Die neue Bundesregierung darf keine Zeit verlieren

Doch dieses Kalkül wird dauerhaft nicht aufgehen: Denn diese 0,0 Prozent Wachstum – die sich wahrscheinlich noch zu einem weiteren Rezessionsjahr entwickeln werden – sind auch die Aussicht für die neue Regierung. Die aber hat ab dem 6. Mai noch immerhin acht Monate Zeit in diesem Jahr, um die Stimmung irgendwie zum Besseren zu drehen.

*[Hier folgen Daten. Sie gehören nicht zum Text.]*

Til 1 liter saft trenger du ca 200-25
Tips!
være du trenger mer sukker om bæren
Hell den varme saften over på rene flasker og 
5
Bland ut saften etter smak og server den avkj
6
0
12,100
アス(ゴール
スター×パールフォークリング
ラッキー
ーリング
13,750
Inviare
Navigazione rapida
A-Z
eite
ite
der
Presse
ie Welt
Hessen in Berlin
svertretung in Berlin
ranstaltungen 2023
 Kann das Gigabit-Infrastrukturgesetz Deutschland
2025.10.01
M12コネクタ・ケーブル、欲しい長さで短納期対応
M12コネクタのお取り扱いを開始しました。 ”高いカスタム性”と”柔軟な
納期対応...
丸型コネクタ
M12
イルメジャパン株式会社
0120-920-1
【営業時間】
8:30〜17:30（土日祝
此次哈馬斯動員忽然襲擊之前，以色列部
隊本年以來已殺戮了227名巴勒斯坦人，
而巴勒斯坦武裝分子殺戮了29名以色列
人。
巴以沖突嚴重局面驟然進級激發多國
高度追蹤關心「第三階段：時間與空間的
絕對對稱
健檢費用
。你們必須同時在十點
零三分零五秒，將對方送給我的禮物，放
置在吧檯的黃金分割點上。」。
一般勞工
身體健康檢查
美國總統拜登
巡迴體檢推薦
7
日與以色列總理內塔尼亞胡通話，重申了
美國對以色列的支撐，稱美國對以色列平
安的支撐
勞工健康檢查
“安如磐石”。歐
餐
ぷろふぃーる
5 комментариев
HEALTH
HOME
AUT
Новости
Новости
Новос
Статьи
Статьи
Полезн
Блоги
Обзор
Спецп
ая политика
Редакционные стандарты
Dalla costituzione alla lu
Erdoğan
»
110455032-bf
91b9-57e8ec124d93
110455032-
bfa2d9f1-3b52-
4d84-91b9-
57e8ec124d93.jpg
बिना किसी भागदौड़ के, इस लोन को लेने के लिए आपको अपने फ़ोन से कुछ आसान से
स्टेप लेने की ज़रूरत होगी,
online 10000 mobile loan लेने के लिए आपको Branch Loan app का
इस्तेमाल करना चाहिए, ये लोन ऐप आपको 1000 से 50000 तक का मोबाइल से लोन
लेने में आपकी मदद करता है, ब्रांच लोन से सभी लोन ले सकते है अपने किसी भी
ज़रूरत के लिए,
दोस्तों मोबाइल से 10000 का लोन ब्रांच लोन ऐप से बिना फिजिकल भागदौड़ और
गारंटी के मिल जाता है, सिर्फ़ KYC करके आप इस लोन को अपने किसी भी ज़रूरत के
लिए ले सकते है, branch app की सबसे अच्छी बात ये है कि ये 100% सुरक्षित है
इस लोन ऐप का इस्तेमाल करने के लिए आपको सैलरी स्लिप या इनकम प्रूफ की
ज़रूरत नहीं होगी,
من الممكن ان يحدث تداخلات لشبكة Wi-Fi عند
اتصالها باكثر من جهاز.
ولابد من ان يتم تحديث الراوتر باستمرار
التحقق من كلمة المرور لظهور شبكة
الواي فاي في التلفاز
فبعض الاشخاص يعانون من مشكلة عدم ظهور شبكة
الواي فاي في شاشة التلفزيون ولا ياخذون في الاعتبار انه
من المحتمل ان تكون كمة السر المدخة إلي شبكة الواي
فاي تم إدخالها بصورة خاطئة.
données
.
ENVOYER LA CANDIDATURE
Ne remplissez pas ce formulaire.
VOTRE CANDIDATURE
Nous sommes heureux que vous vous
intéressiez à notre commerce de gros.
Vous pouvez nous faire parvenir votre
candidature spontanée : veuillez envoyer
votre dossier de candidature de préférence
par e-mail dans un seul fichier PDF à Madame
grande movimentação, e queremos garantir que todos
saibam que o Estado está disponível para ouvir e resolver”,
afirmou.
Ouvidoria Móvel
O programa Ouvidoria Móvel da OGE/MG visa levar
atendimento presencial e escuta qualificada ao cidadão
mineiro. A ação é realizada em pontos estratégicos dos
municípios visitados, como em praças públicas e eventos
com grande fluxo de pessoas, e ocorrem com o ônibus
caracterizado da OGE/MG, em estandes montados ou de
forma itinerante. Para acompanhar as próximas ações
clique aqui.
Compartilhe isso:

Und auch die Erwartungen für 2026 sind so mau, dass man sie nur als dringende Arbeitsverpflichtung verstehen kann: Gerade mal 1,0 Prozent Zuwachs erwarten die Volkswirte im Wirtschaftsministerium für das kommende Jahr – auch das ist viel zu wenig, um damit Zuversicht zu schaffen, die Bereitschaft in Unternehmen etwa, zu investieren, oder bei den Verbrauchern, wieder einkaufen zu gehen. 

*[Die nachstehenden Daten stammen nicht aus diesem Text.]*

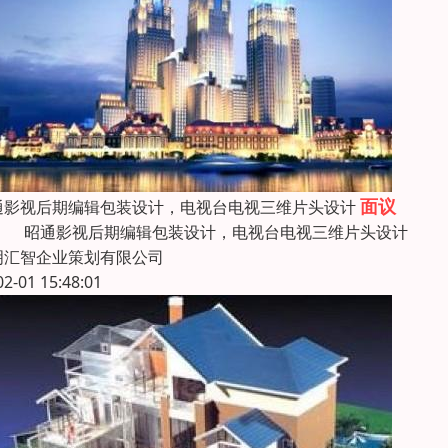
面议
通影视后期编辑包装设计，电视台电视三维片头设计
通影视后期编辑包装设计，电视台电视三维片头设
明汇智企业策划有限公司
02-01 15:48:01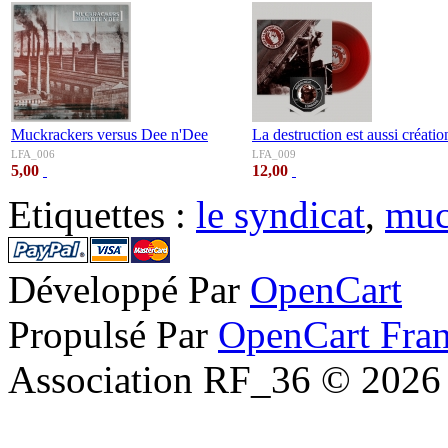
Muckrackers versus Dee n'Dee
La destruction est aussi créatio
LFA_006
LFA_009
5,00
12,00
Etiquettes :
le syndicat
,
muc
Développé Par
OpenCart
Propulsé Par
OpenCart Fra
Association RF_36 © 2026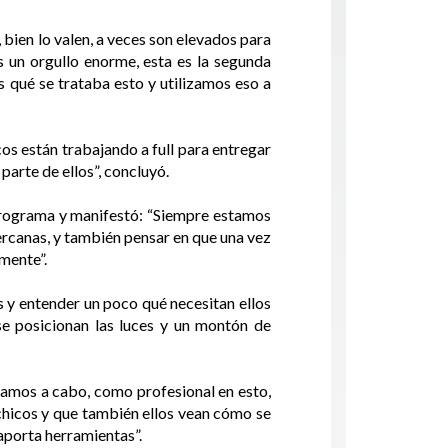
 bien lo valen, a veces son elevados para
 un orgullo enorme, esta es la segunda
s qué se trataba esto y utilizamos eso a
cos están trabajando a full para entregar
parte de ellos”, concluyó.
l programa y manifestó: “Siempre estamos
ercanas, y también pensar en que una vez
lmente”.
s y entender un poco qué necesitan ellos
e posicionan las luces y un montón de
evamos a cabo, como profesional en esto,
 chicos y que también ellos vean cómo se
aporta herramientas”.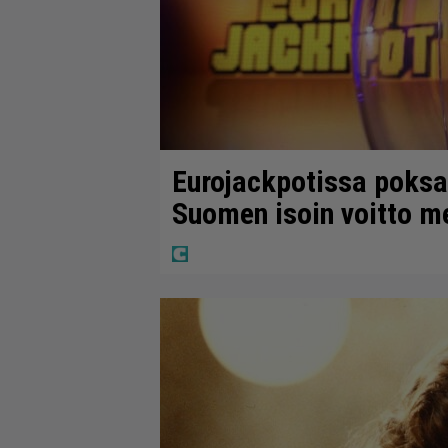
Eurojackpotissa poksah
Suomen isoin voitto m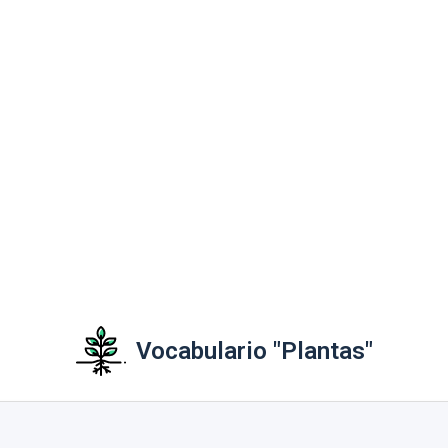
Vocabulario "Plantas"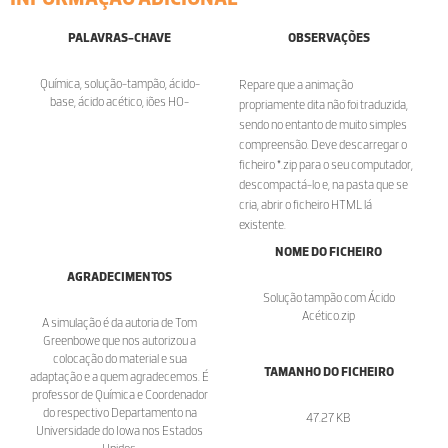
PALAVRAS-CHAVE
OBSERVAÇÕES
Química, solução-tampão, ácido-
Repare que a animação
base, ácido acético, iões HO-
propriamente dita não foi traduzida,
sendo no entanto de muito simples
compreensão. Deve descarregar o
ficheiro *.zip para o seu computador,
descompactá-lo e, na pasta que se
cria, abrir o ficheiro HTML lá
existente.
NOME DO FICHEIRO
AGRADECIMENTOS
Solução tampão com Ácido
Acético.zip
A simulação é da autoria de Tom
Greenbowe que nos autorizou a
colocação do material e sua
TAMANHO DO FICHEIRO
adaptação e a quem agradecemos. É
professor de Química e Coordenador
do respectivo Departamento na
47.27 KB
Universidade do Iowa nos Estados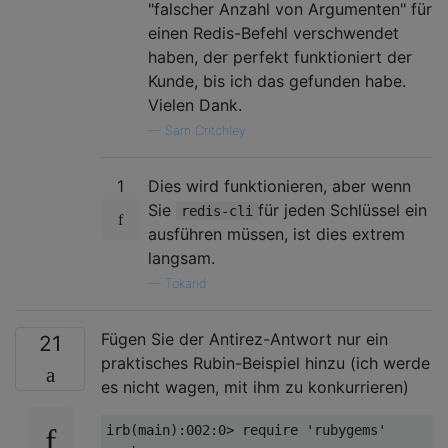
"falscher Anzahl von Argumenten" für
einen Redis-Befehl verschwendet
haben, der perfekt funktioniert der
Kunde, bis ich das gefunden habe.
Vielen Dank.
—
Sam Critchley
1
Dies wird funktionieren, aber wenn
Sie
für jeden Schlüssel ein
redis-cli
ausführen müssen, ist dies extrem
langsam.
—
Tokand
Fügen Sie der Antirez-Antwort nur ein
21
praktisches Rubin-Beispiel hinzu (ich werde
es nicht wagen, mit ihm zu konkurrieren)
irb(main):002:0>
 require 
'rubygems'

Meinung Spahn als Fraktionschef – das verschiebt die Gewichte in der CDU

Während Union und SPD ihren Koalitionsvertrag verhandelten, hat Trump die Welt und gerade Deutschland in eine Angststarre gestürzt, auf die die kommende Koalition noch keine Antwort hat. Selbst wenn man ihren Vorhaben für Steuererleichterungen, Investitionen und den Bürokratieabbau viel Vorschuss gibt, so fehlt dem Bündnis bisher eine überzeugende Erzählung, wie sie einer zunehmend chaotischen Welt trotzen und Deutschlands Wohlstand sichern will. Das große Versprechen, das aktuell neben einem Bild von Friedrich Merz auf der CDU-Homepage prangt – "Wir bringen Deutschland wieder nach vorne" – wirkt noch ziemlich ungedeckt.

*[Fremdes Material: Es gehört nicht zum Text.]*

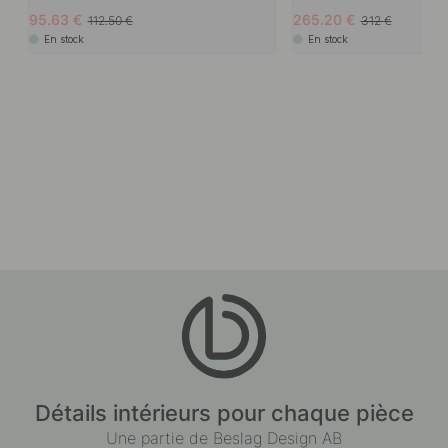
95.63
265.20
112.50
312
En stock
En stock
Détails intérieurs pour chaque pièce
Une partie de Beslag Design AB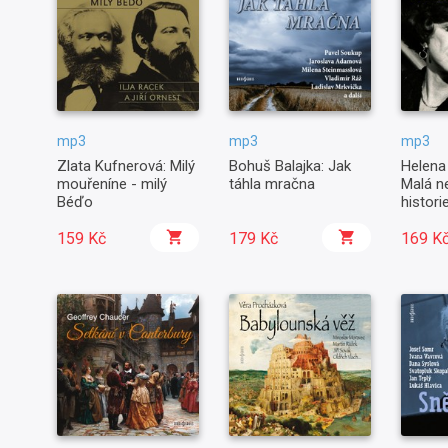
mp3
mp3
mp3
Zlata Kufnerová: Milý
Bohuš Balajka: Jak
Helena
mouřeníne - milý
táhla mračna
Malá n
Béďo
histori
159 Kč
179 Kč
169 K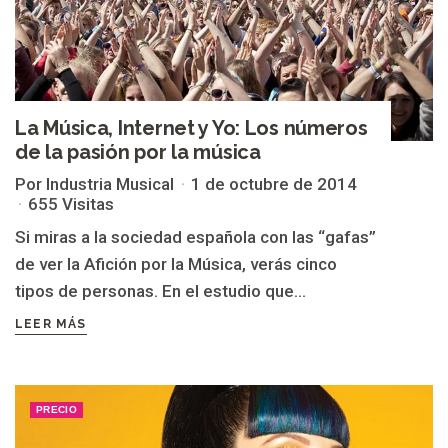
La Música, Internet y Yo: Los números
de la pasión por la música
Por Industria Musical
1 de octubre de 2014
655 Visitas
Si miras a la sociedad española con las “gafas”
de ver la Afición por la Música, verás cinco
tipos de personas. En el estudio que...
LEER MÁS
PRECIO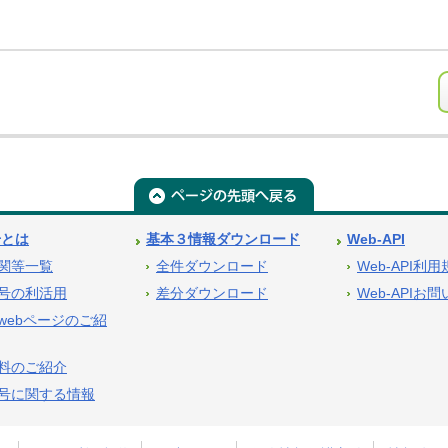
号とは
基本３情報ダウンロード
Web-API
関等一覧
全件ダウンロード
Web-API利
号の利活用
差分ダウンロード
Web-APIお
webページのご紹
料のご紹介
号に関する情報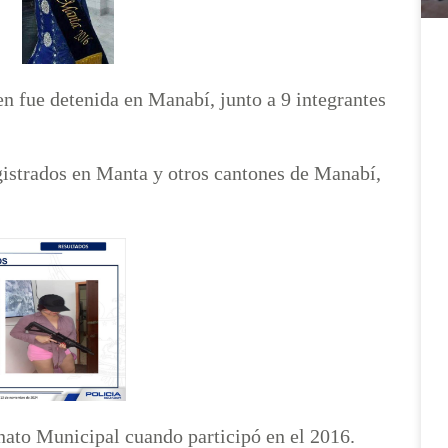
en fue detenida en Manabí, junto a 9 integrantes
egistrados en Manta y otros cantones de Manabí,
onato Municipal cuando participó en el 2016.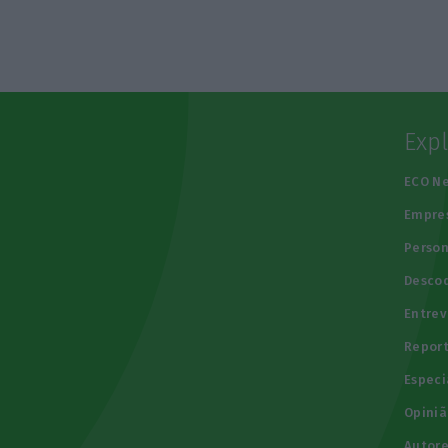
Exp
e
ECO N
Empre
Person
Descod
Entrev
Repor
Especi
Opiniã
Autore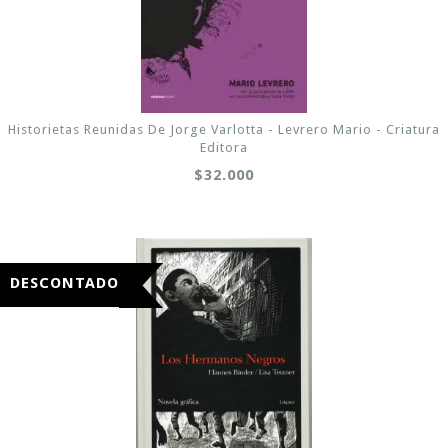
Historietas Reunidas De Jorge Varlotta - Levrero Mario - Criatura
Editora
$32.000
DESCONTADO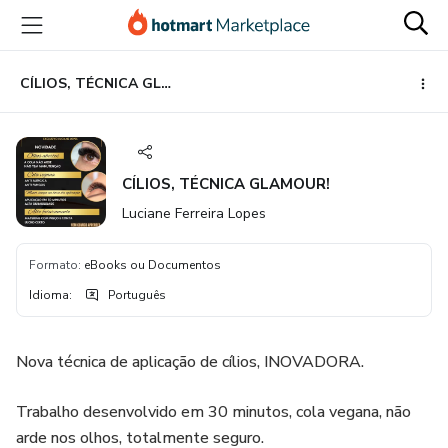
Ir
Ir
Ir
para
para
para
o
o
o
conteúdo
pagamento
rodapé
CÍLIOS, TÉCNICA GLAMOUR!
principal
CÍLIOS, TÉCNICA GLAMOUR!
Luciane Ferreira Lopes
Formato
:
eBooks ou Documentos
Idioma
:
Português
Nova técnica de aplicação de cílios, INOVADORA.
Trabalho desenvolvido em 30 minutos, cola vegana, não
arde nos olhos, totalmente seguro.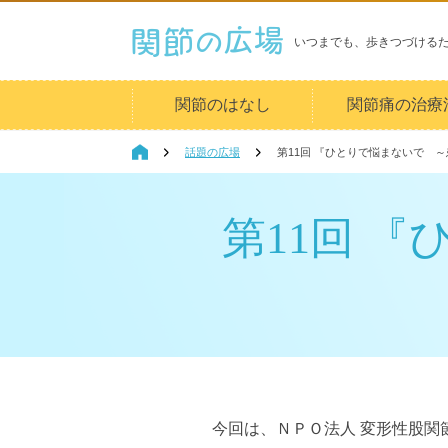
いつまでも、歩きつづける
関節のはなし
関節痛の治療
話題の広場
第11回 『ひとりで悩まないで 
第11回 
今回は、ＮＰＯ法人 変形性股関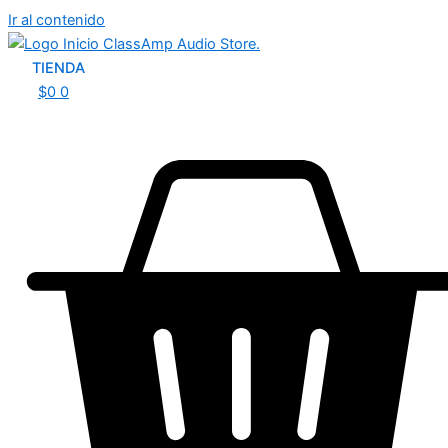
Ir al contenido
TIENDA
$
0
0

Dabei liegt die Antwort eigentlich auf der Hand, sie ist auch schon angelegt im Koalitionsvertrag: Deutschlands Wirtschafts- und Wohlstandsmodell wird sich in den kommenden zehn bis 20 Jahren nicht mehr wie bisher auf den Export und den Handel mit der ganzen Welt gründen können. Neue Handelsabkommen mit Indien oder Lateinamerika sind gut und wichtig, aber sie werden kaum auffangen können, was im Handel mit den USA oder China wahrscheinlich wegbrechen wird. Statt darauf zu hoffen, dass ein US-Präsident Trump noch mal zur Besinnung kommt und seine Zollfantasien wieder aufgibt, wird es für die kommende Regierung eher darum gehen, die heimische Wirtschaft und den Binnenmarkt in Europa zu stärken. Die Ausnahme der Rüstungsausgaben von der Schuldenbremse, die 500 Milliarden extra für Infrastruktur und Investitionen in den nächsten zwölf Jahren, die geplanten Steuererleichterungen für Unternehmen und selbst die Pläne zum Bürokratieabbau können alle auf diese Idee eines neuen Wohlstandsmodells für Deutschland einzahlen: Germany first, Europe first. 

Ja, das ist ein Bruch mit dem alten Bild vom Exportweltmeister, das gerade die Union so gerne als Beweis deutscher Exzellenz und Wettbewerbsfähigkeit vor sich hergetragen hat. Aber in einer Welt, die nicht mehr so wie früher Handel betreiben will, ist dieser Bruch wohl unausweichlich. Das spüren viele Menschen, und es trägt zur großen Verunsicherung in diesen Wochen bei. Statt zu warten und zu schweigen, wäre für Merz und seine Leute gerade jetzt die Erzählung des Neuen umso wichtiger: eine Idee, was anstelle des Alten nun kommen soll.